Exercise aim :: Using "rychle" as the search string, find the matching lines below and copy them.

Collection entries
::::
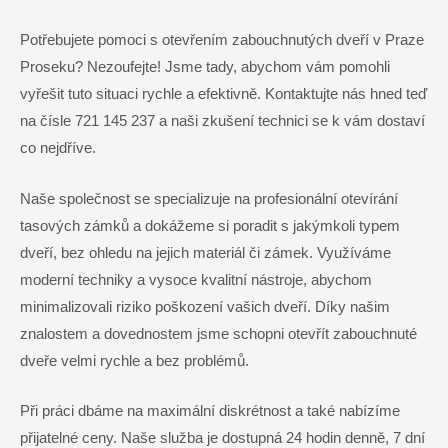
Potřebujete pomoci s otevřením zabouchnutých dveří v Praze
Proseku? Nezoufejte! Jsme tady, abychom vám pomohli
vyřešit tuto situaci rychle a efektivně. Kontaktujte nás hned teď
na čísle 721 145 237 a naši zkušení technici se k vám dostaví
co nejdříve.
Naše společnost se specializuje na profesionální otevírání
tasových zámků a dokážeme si poradit s jakýmkoli typem
dveří, bez ohledu na jejich materiál či zámek. Využíváme
moderní techniky a vysoce kvalitní nástroje, abychom
minimalizovali riziko poškození vašich dveří. Díky našim
znalostem a dovednostem jsme schopni otevřít zabouchnuté
dveře velmi rychle a bez problémů.
Při práci dbáme na maximální diskrétnost a také nabízíme
přijatelné ceny. Naše služba je dostupná 24 hodin denně, 7 dní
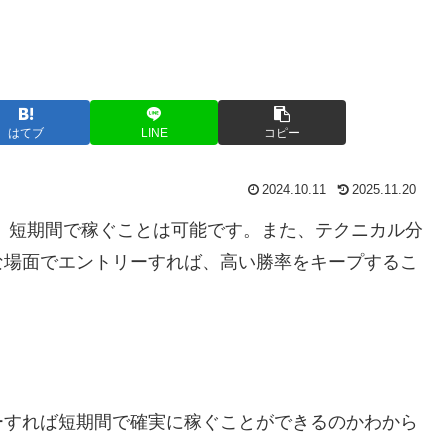
はてブ
LINE
コピー
2024.10.11
2025.11.20
、短期間で稼ぐことは可能です。また、テクニカル分
な場面でエントリーすれば、高い勝率をキープするこ
ーすれば短期間で確実に稼ぐことができるのかわから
::::
Your response ::
vyřešit tuto situaci rychle a efektivně. Kontaktujte nás hned teď
dveře velmi rychle a bez problémů.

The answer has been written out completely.